Questo spiega il motivo per cui la maggior parte delle persone intervistate nei
contesti di ricerca esaminati da Richmond e Taylor dichiara di usare tecniche di
cognitive offloading per compensare peggioramenti nelle proprie performance
mnemotecniche. Io stesso, che mi sono vantato a lungo di avere una memoria di
ferro, sono stato costretto, passati i quaranta e diventato genitore per due
volte, a dover ricorrere a promemoria, note e appunti per riuscire a ricordare
impegni e scadenze.
> Con l’espressione cognitive offloading si indicano le pratiche attraverso cui
> gli individui delegano a un supporto esterno la funzione di ricordare
> informazioni, trasformando strumenti e tecnologie in estensioni delle proprie
> capacità mnemoniche.
Età e capacità mnemoniche sono infatti due fattori collegati alla necessità di
eseguire azioni di scarico cognitivo. Superata l’adolescenza, a mano a mano che
ci si inoltra nella vita adulta si è costretti a ricordare un numero di cose più
elevato, compito per cui il cognitive offloading offre indubbi benefici. Uno dei
più evidenti risiede nel fatto che, a differenza di altre mnemotecniche più
specifiche, non ha bisogno di una formazione mirata. Per un adulto con una
percezione del tempo funzionale, usare un’agenda fisica o virtuale è un gesto
intuitivo e immediato, che non richiede ulteriore carico cognitivo.

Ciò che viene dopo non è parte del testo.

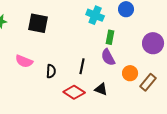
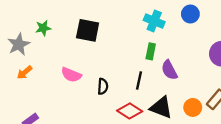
green rectangle: (110, 37) -> (151, 51), moved
orange circle: (130, 73) -> (193, 107), moved
black triangle: (101, 89) -> (161, 107), size x1.5

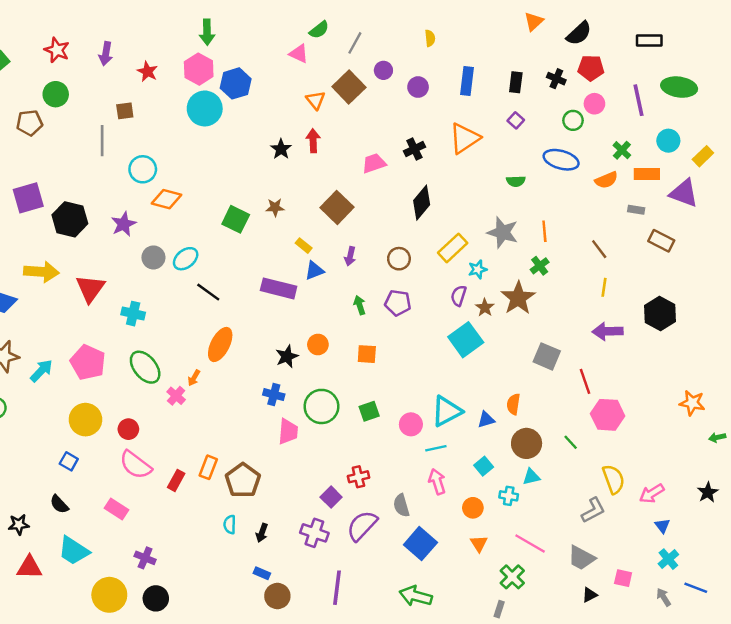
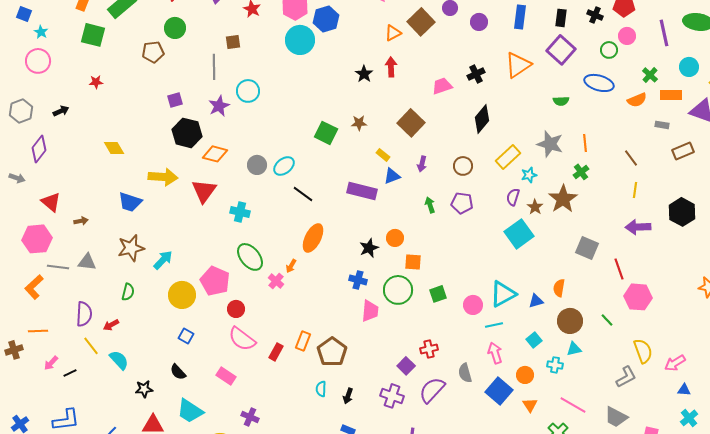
orange triangle: (316, 100) -> (393, 33), turned 42
purple square: (516, 120) -> (561, 50), size x2.0
purple square: (28, 198) -> (175, 100), moved, size x0.6
orange diamond: (167, 199) -> (215, 154), moved
purple star: (124, 224) -> (219, 106), moved
brown rectangle: (661, 241) -> (683, 151), turned -50
orange square: (367, 354) -> (413, 262), moved
pink pentagon: (88, 362) -> (215, 281), moved
yellow circle: (85, 420) -> (182, 295), moved
blue triangle: (662, 526) -> (684, 390), turned -48
blue square: (420, 544) -> (499, 391), moved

La facilità d’uso non è l’unico vantaggio. Alcuni degli studi passati in
rassegna nello studio mostrano come l’offloading cognitivo generi benefici per
entrambi i tipi di memoria. Ad esempio, esso permette non soltanto di ricordare
informazioni archiviate in precedenza, ma riesce anche ad attivare il ricordo di
informazioni non archiviate tramite meccanismi di associazione mentale: una
persona che ha segnato sulla propria lista della spesa di acquistare un
barattolo di alici ha più probabilità di ricordarsi di acquistare il burro
rispetto a una persona che non lo ha fatto, anche se il burro non è presente
nella lista. Per quanto banali, questi esempi mostrano quanto le pratiche di
offloading cognitivo siano d’ausilio alla memoria.

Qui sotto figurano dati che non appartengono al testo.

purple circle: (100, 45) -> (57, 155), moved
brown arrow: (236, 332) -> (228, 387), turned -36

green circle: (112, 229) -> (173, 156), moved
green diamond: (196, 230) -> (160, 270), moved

Tali benefici, tuttavia, non sono gratuiti ma comportano una serie di costi.
Alcuni studi hanno evidenziato più difficoltà a ricordare le informazioni
“scaricate” quando, in modo improvviso e inaspettato, viene negato loro accesso
alle informazioni archiviate. Se invece il soggetto è consapevole del fatto che
l’accesso può esser negato, le performance mnemoniche si dimostrano più
efficaci. Un altro costo è la possibilità di favorire la formazione di falsi
ricordi. Altri test condotti in laboratorio mostrano come quando le persone sono
forzate a pratiche di scarico cognitivo, risultano meno capaci di individuare
elementi estranei, aggiunti all’archivio delle informazioni a loro insaputa.

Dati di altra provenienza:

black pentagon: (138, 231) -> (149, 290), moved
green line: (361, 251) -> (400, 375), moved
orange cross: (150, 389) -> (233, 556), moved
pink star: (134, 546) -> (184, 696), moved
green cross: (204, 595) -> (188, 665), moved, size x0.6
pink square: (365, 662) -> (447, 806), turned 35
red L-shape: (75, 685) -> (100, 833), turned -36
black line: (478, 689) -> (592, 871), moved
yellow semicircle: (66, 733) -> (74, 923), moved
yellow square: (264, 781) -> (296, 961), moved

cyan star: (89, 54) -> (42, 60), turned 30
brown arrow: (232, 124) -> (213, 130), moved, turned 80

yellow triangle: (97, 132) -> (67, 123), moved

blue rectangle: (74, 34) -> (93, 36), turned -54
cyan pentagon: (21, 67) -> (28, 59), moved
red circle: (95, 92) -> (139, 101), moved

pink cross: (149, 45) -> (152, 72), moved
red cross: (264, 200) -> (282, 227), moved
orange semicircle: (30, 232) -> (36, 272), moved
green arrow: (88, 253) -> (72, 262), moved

> Le pratiche di offloading cognitivo possono essere d’ausilio alla memoria.
> Tali benefici, tuttavia, comportano una serie di costi, ad esempio una maggior
> difficoltà a reperire informazioni quando viene improvvisamente a mancare
> l’accesso all’archivio esterno.
Perciò, così come la scrittura per Platone aveva natura “farmacologica”, e
offriva al tempo stesso rimedio e veleno per la memoria, anche le pratiche di
cognitive offloading comportano costi e benefici. Da questa prospettiva, la
diffusione dell’intelligenza artificiale (IA) sta mettendo in luce come questo
strumento, ubiquo e facilmente accessibile, stia favorendo nuove forme di
scarico cognitivo, e incidendo sul modo in cui le persone si rapportano alle
informazioni, nonché sullo sviluppo del loro pensiero critico.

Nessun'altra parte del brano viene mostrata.